Tuesday, 11 May 2010

With a new government in place, the task now is to turn anger and fear into revolution

David Cameron has become the new Prime Minister, with Nick Clegg as his deputy, after five days of negotiations and political wrangling. Gordon Brown, meanwhile, has resigned as both Labour leader and PM. It's not quite the worst outcome that we could have had from the General Election (that being an outright Tory majority), but it's close.

I'm not going to dwell on the particulars of this deal.

Whether or not we'll get an alternative vote / proportional representation system is irrelevant. The main flaw of electoral politics are that, from cost of standing to the publicity and campaigning required, it is weighted in favour of both the established parties and the ruling class.
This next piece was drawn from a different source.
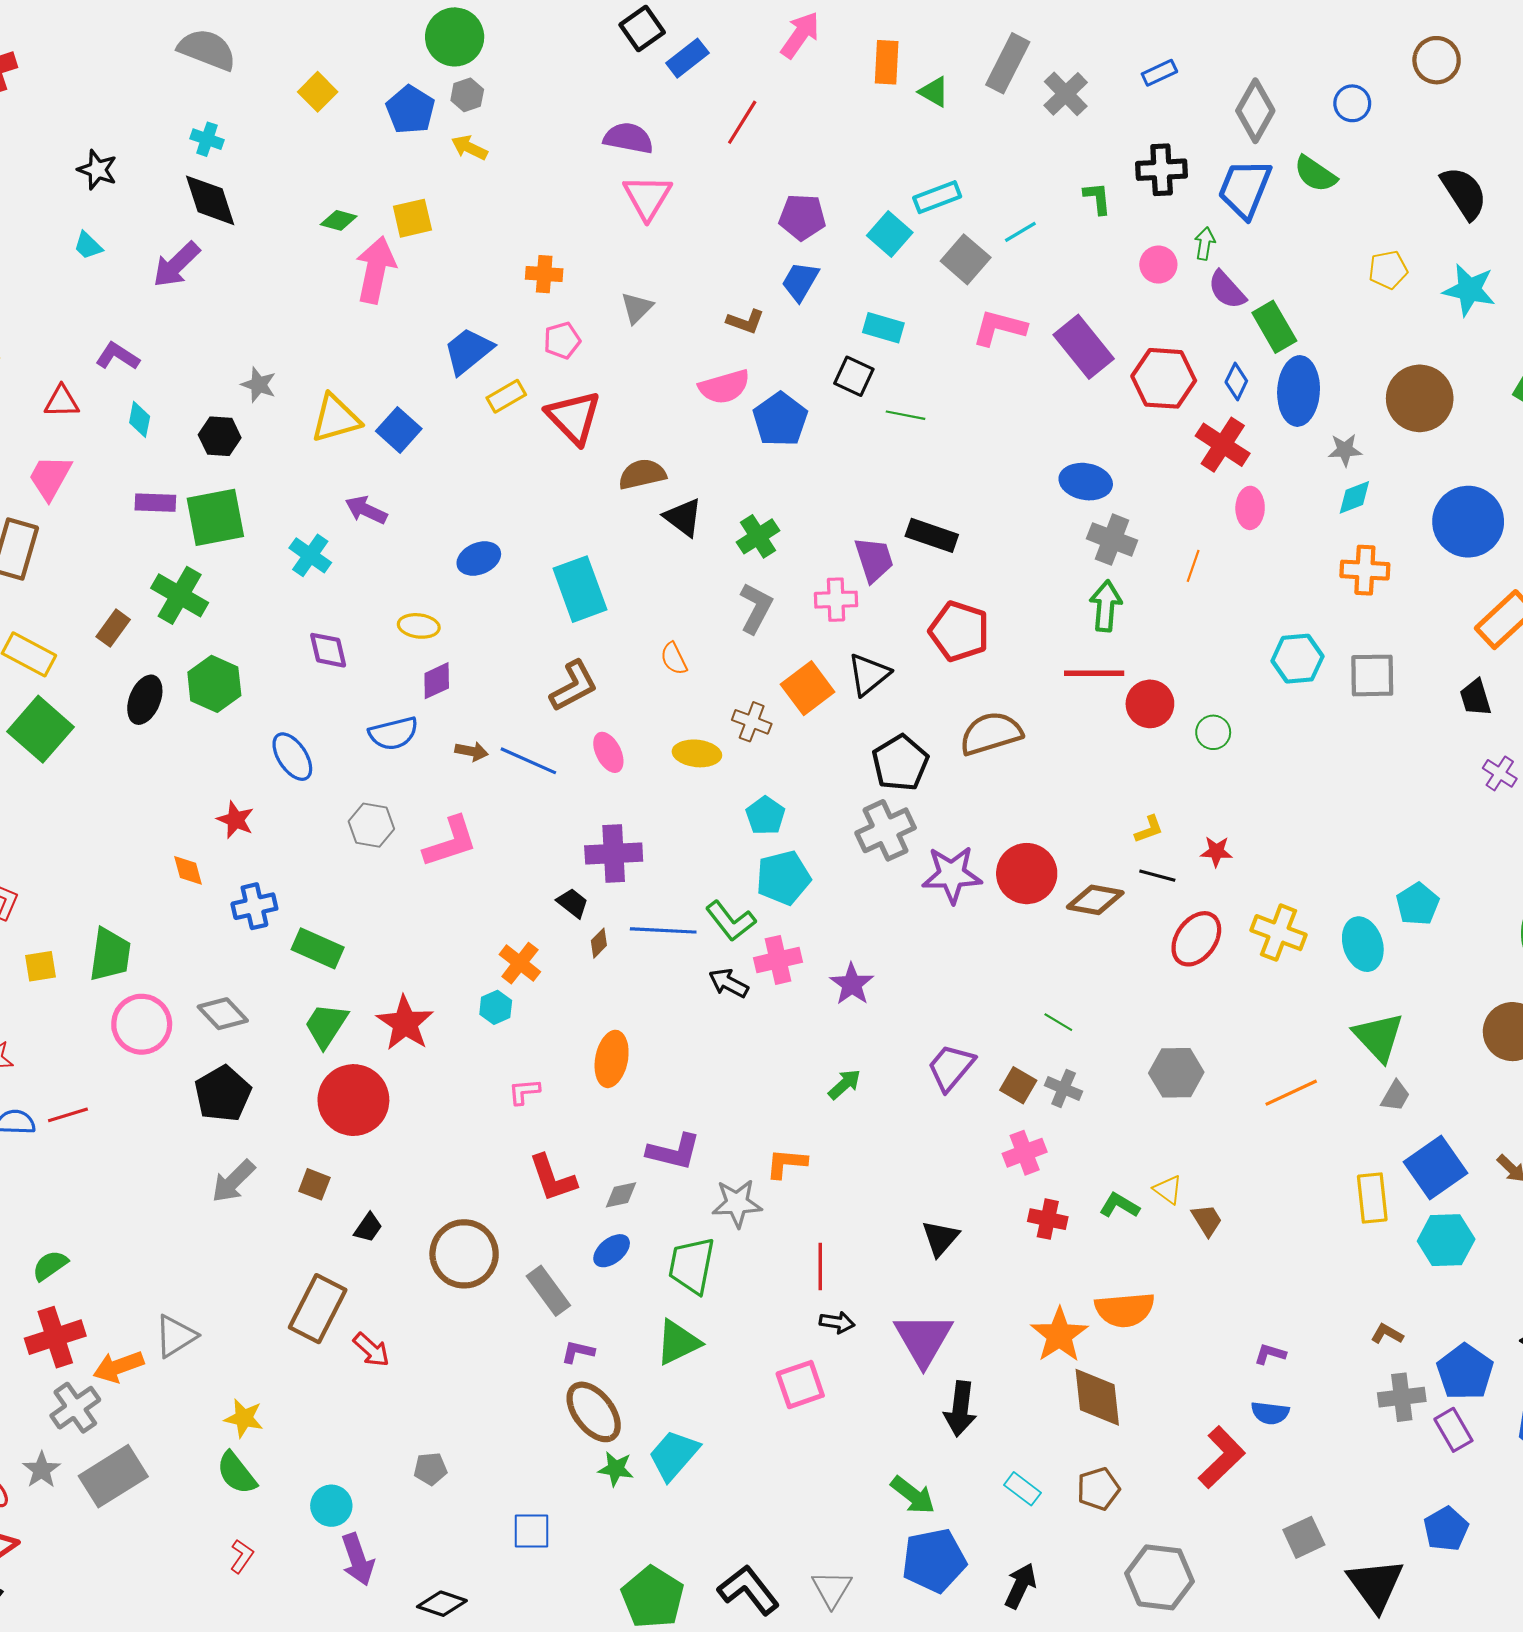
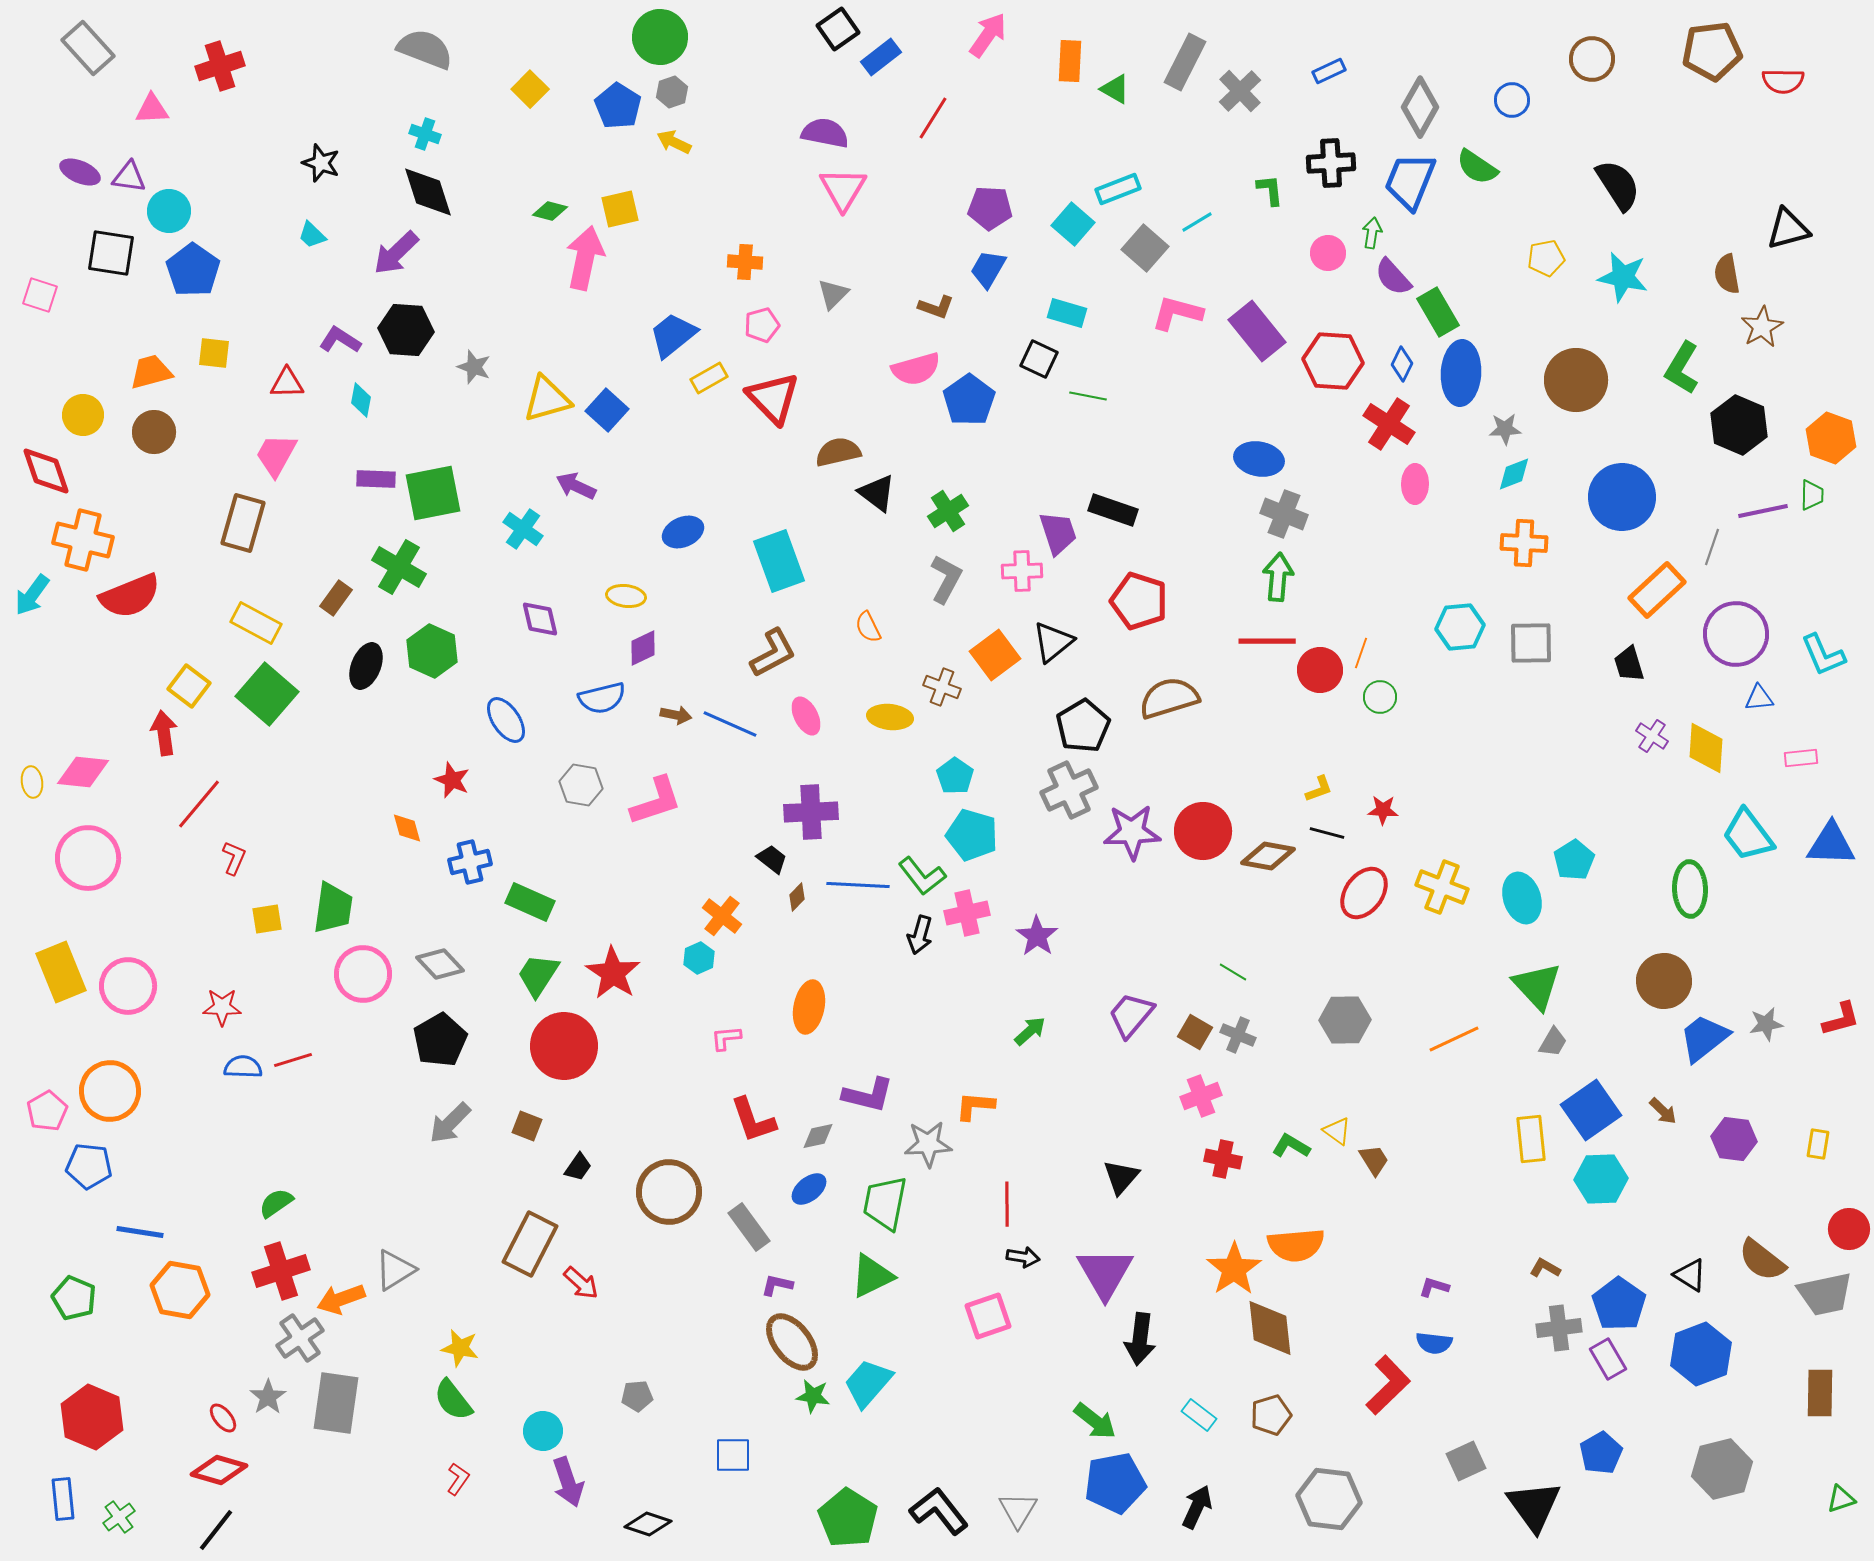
black hexagon: (220, 436) -> (406, 330), moved, size x1.4
orange line: (1193, 566) -> (1361, 653), moved
cyan pentagon: (783, 878) -> (972, 835), turned 30
black arrow: (729, 983) -> (920, 935), turned -102
gray rectangle: (113, 1476) -> (336, 1403), turned -50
You simply cannot gain power without pandering to one or other element of the political and economic establishment, and how our ballots are counted will not change that. Only direct democracy is genuinely democratic.

The only thing that genuinely matters is what comes next. Namely, the attacks on the working class in the name of "financial stability," and "economic recovery." Before the election, all three parties promised job losses and public service cuts. The Liberal Democrats were second only to the Tories on this matter. And now the two worst of a bad bunch are sharing power.
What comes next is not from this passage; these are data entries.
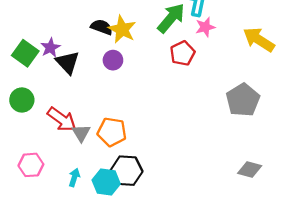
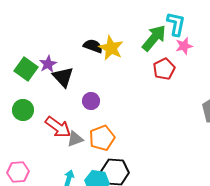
purple circle: (113, 60) -> (91, 101), moved
orange pentagon: (112, 132) -> (102, 138), turned -30
gray triangle: (81, 133) -> (75, 139), turned 42
pink hexagon: (31, 165) -> (18, 172), moved

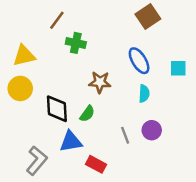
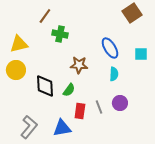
brown square: (148, 16) -> (132, 13), moved
blue triangle: (71, 142) -> (62, 128), moved
red rectangle: (96, 164) -> (80, 111), moved, turned 70

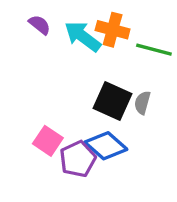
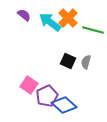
orange cross: (113, 30) -> (68, 18), turned 30
black square: (113, 101) -> (68, 61), size x0.7
blue diamond: (106, 146) -> (64, 105), moved

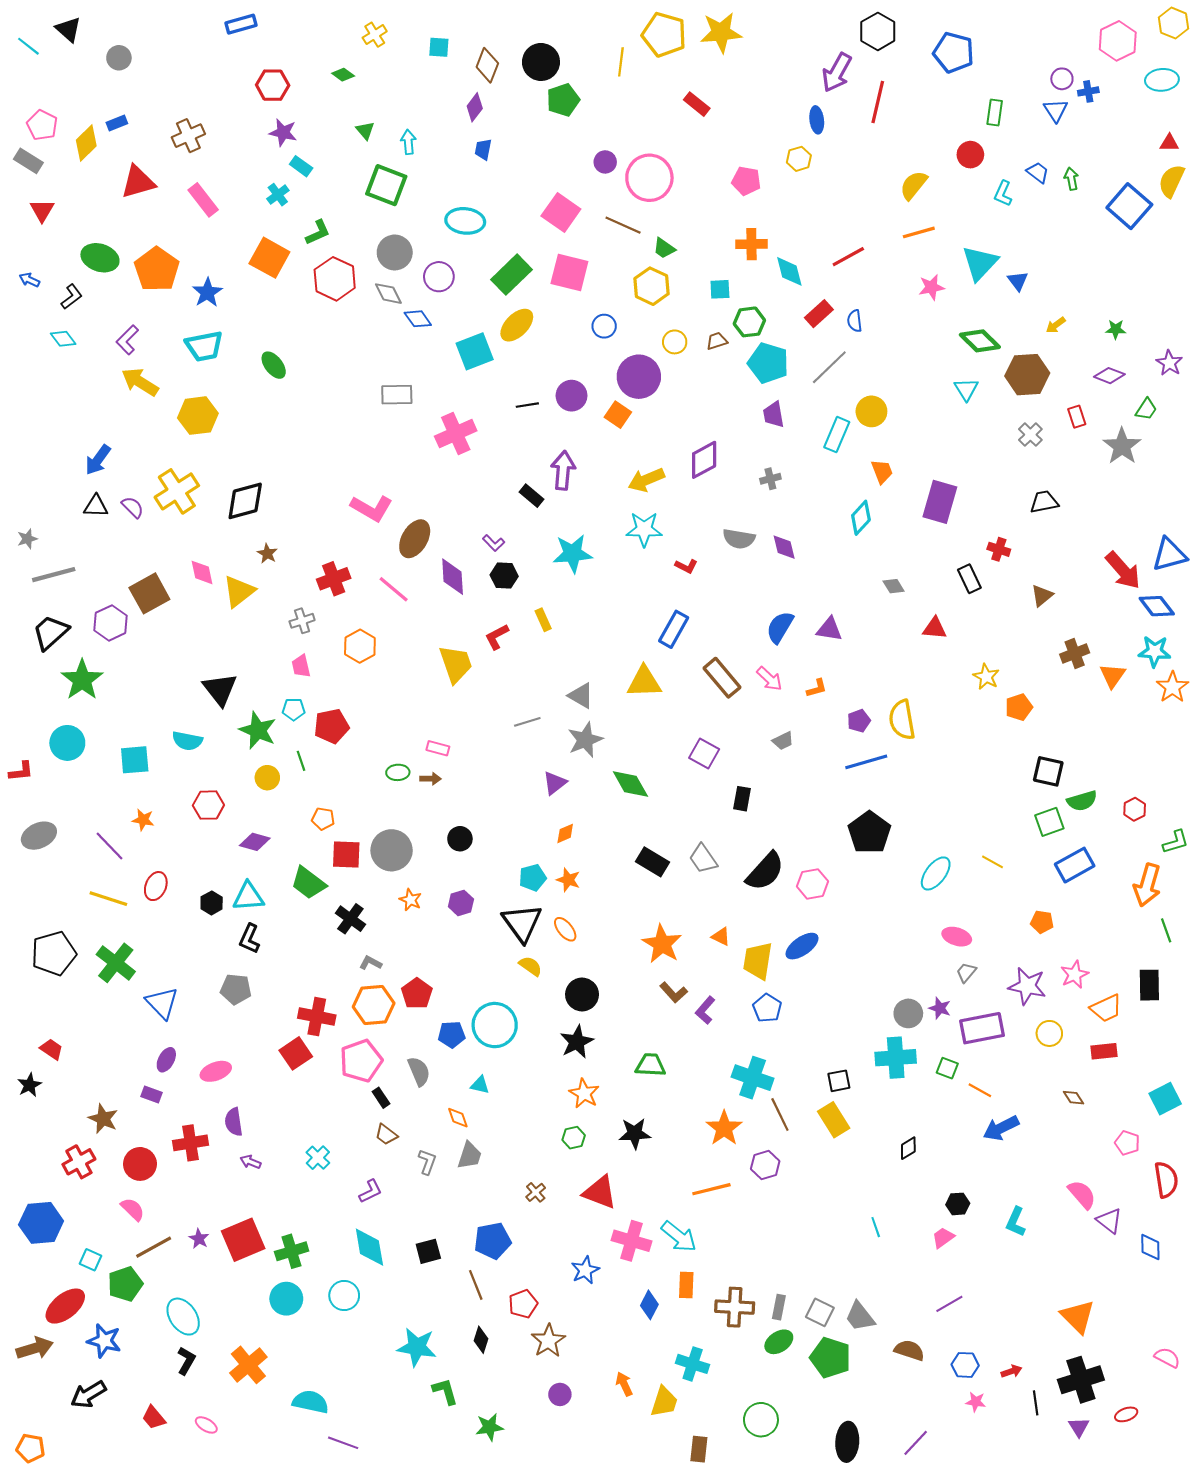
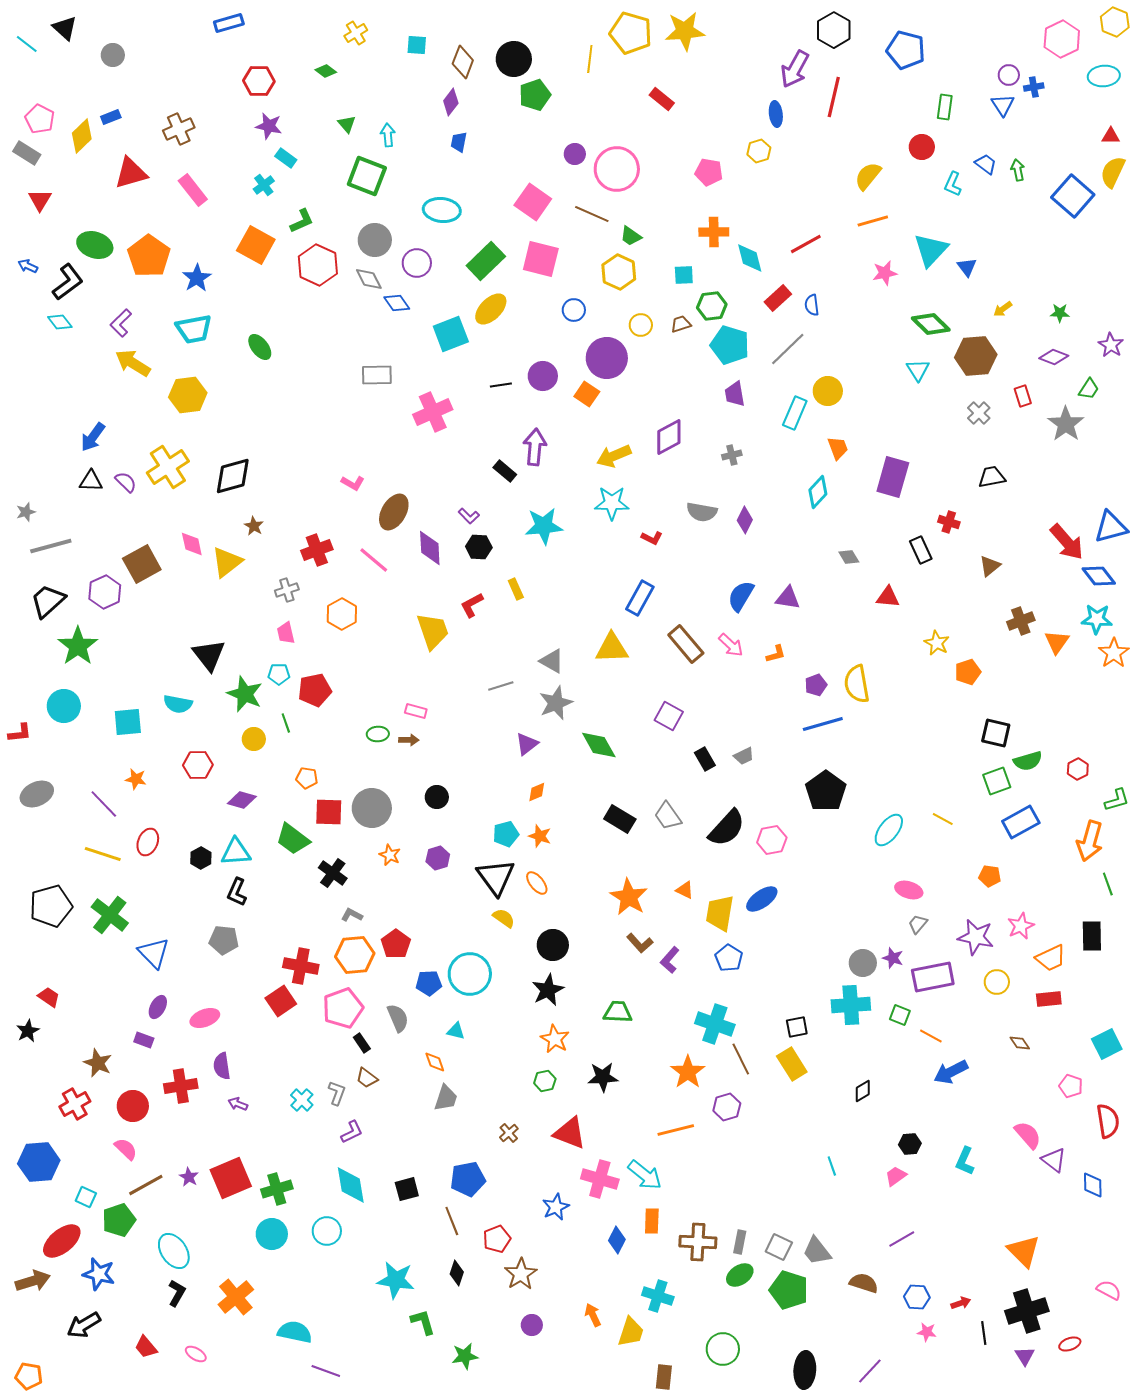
black L-shape: (72, 297) -> (68, 282), size x1.5
pink L-shape: (372, 508) -> (353, 483), size x0.6
purple diamond: (784, 547) -> (745, 520), turned 40
gray trapezoid: (783, 741) -> (744, 756), moved
black rectangle: (742, 799) -> (705, 759), turned -40
gray L-shape: (427, 1162) -> (337, 1093), moved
So what do we do about it? The one thing that is clear as we face the first coalition government for 70 years is that voting has failed, as expected, to solve working class problems, and our fate will be decided in how strongly we fight back.

The first picket line of the new administration will be laid out by British Airways cabin crew, who have rejected the latest piecemeal offer from their employer - on the back of a union official being sacked - and voted for 20 days of strike action. An optimist might hope that this strike collapses the new administration before it has time to get going, but the truth is that this is unlikely. The BA dispute is not tied to who is in government and, though it will cause some consternation, is unlikely to signal a death-knell.

What is also clear is that a succesful fightback cannot take place through official channels. Court injunctions against both Unite and the RMT offer a precedent to block the right to strike through the courts, instantly hampering any official action which follows the correct procedures.

Education workers may have more experience of this. The Brighton Solidarity Federation and Anarchist Society are hosting a conference in Brighton on Saturday 29th May to "draw the lessons from the strikes, occupations and other forms of direct action taken in [higher education] and [further education] over the last months." Amongst these actions is the ongoing occupation of a building on the Trent Park campus at Middlesex university in opposition to the closure of the philosophy department.

There is certainly a lot we can learn from these actions, as well as from the situation in Greece. Direct action and resistance from below remain the only way to combat attacks on our class. Our own history, most notably the mass campaign of non-payment and resistance that stopped the Poll Tax, is instructive here. But the question is whether we can not only repeat those successes, but build upon them. Can we push from workplace occupation to worker control? Can we build mass protests into a proletarian invasion of parliament?

If we resist the backward slide but do not push forward, then we are no better off. If we bring down one government and let another form, then we are simply waiting for the cycle to happen again. If what awaits us is yet another vicious assault in the class war, then we must fight to win.